## Thursday, December 30, 2010

### HOWTO: RM1 in Gaussian09

In my group we regularly use semi-empirical QM methods when we need to minimize large structures. Lately we've had some good results with Jimmy Stewart's PM6 method (he also go by the, IMO, cool name of Mr. MOPAC). Recently, the 25 year old AM1 model of Dewar et al. has been reparametrized, by the group of Mr. MOPAC, into the RM1 method. Supposedly RM1 beat the [euphemism] out of older parameterizations, such as AM1, PM3 and PM5.
In short: Right now the big players in the field of semi-empirical methods seem to be the well-known PM6 and newcomer RM1. The approximations in the two are very alike with the most notable difference between the two, probably being the introduction of d-orbitals on main group elements in PM6, which are not present in AM1 and it's derivative reparametrizations.

I'm not aware of any program which does RM1 in parallel out-of-the-box. If you do know of any open source or free program capable of this, do leave a comment here! I know that Gaussian 09 does PM6 and AM1 and will let you run on multiple cores too. The down side is that I don't have a clue of how much speed up you get from running semi-empirical calculations in parallel in Gaussian09. From my experience, I've seen good scaling with parallel DFT calculations in Gaussian, but I've never really tested the semi-empirical methods in parallel this way. Step one is of course to get RM1 up and running in Gaussian. This proved to be a near impossible task.

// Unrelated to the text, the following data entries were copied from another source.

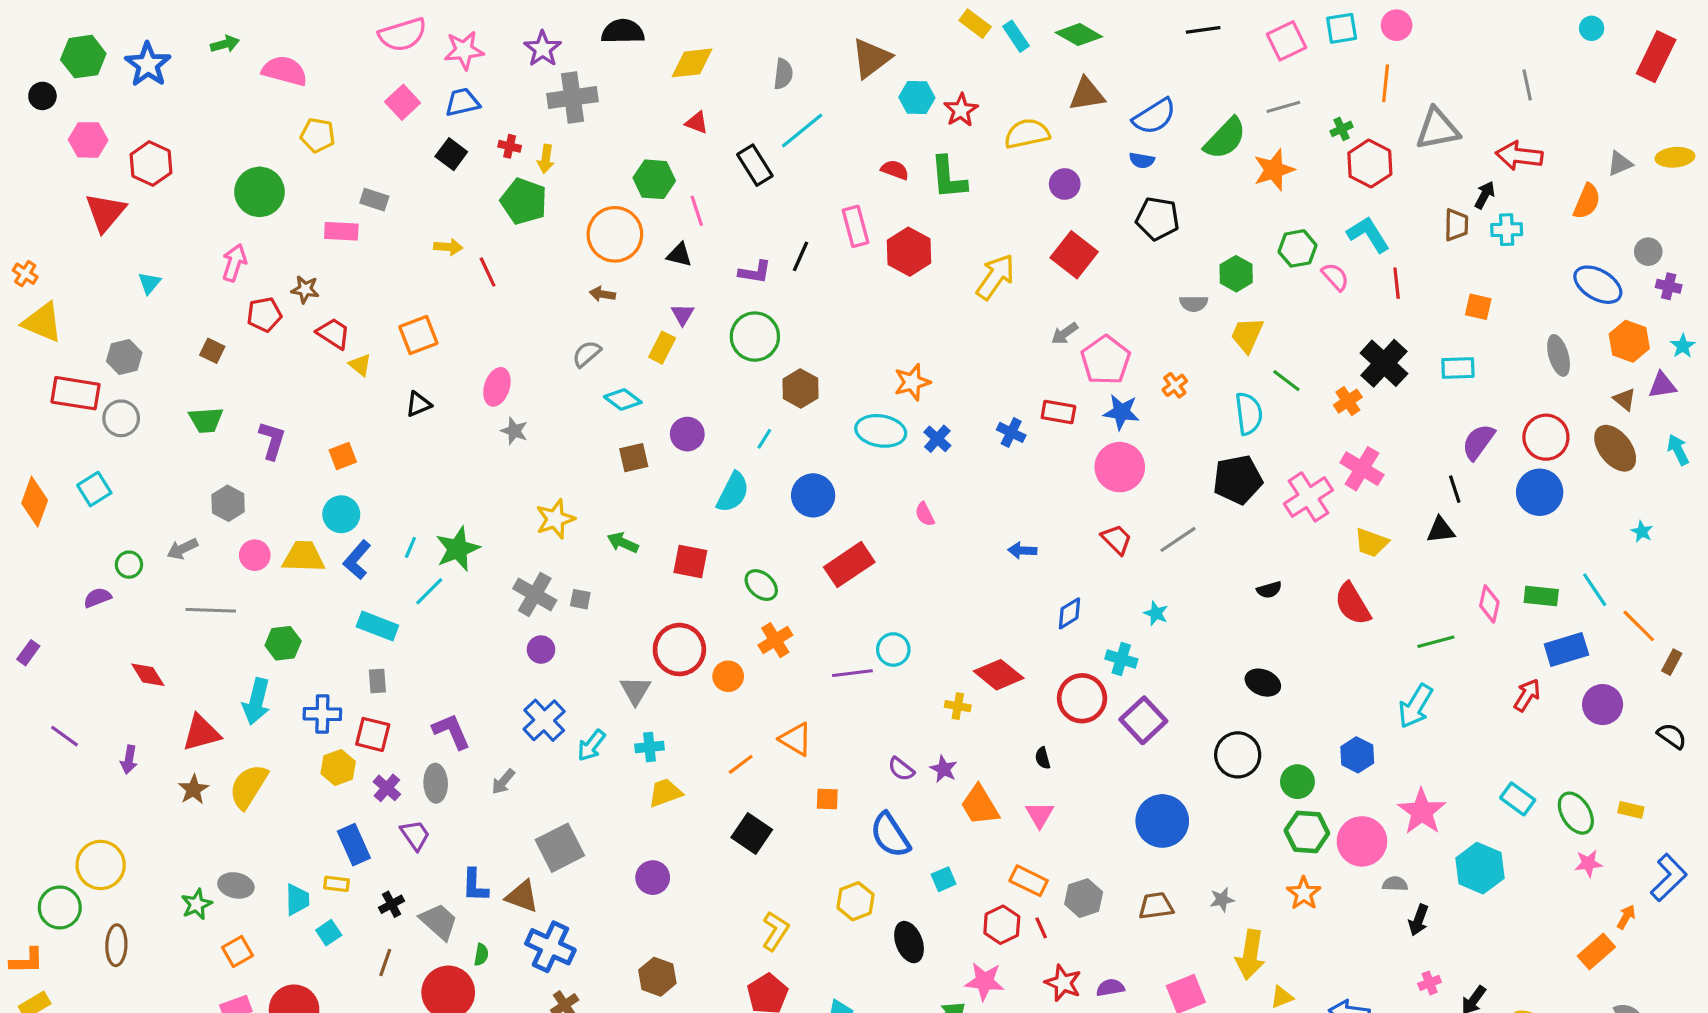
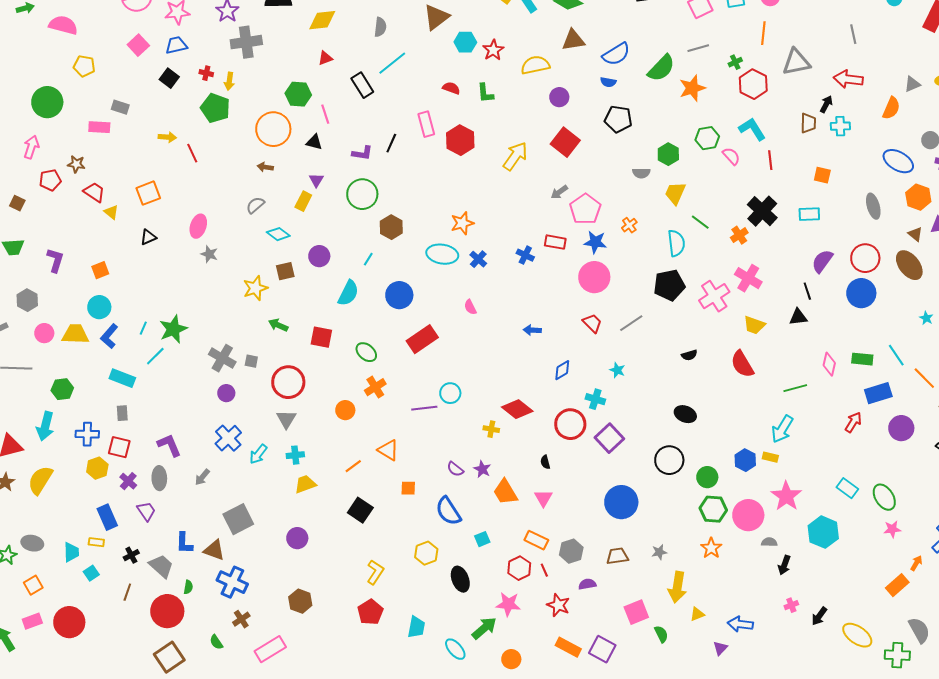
red triangle: (697, 123) -> (325, 58), turned -42
green L-shape: (948, 178) -> (485, 93), size x0.7
yellow star: (555, 519) -> (255, 288), moved
red circle: (679, 650) -> (288, 382), moved
yellow rectangle: (1631, 810) -> (770, 457), moved
purple semicircle: (1110, 988) -> (587, 584), moved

Here I present how to make Gaussian09 do RM1 calculations. This is something I've been trying to figure out for about a week now, and solely using the information found on the RM1 website combined with the sub-par Gaussian09 manual, I've had little luck, until I contacted Mahmoud A. A. Ibrahim, who kindly supplied me with a g09 input-file. These things should be really simple, but when the documentation is erroneous and incomplete, there is not much to do other than old fashioned trial-and-error and guesswork. However, since I felt that my time was more valuable than this,  I more or less gave up until I five minutes later got a reply. So big thanks to Ibrahim for having sorted this out! Below is an outline of  how it is done. I hope the Gaussian-staff will include this in the manual, because it is by no means straightforward to see how and where to get the parameters and the correct names and units. For instance, the GCore parameters are not mentioned in the manual, so it can be hard to specify these correctly, and I believe that some of the entries in the MOPAC to Gaussian parameter table are erroneously paired up.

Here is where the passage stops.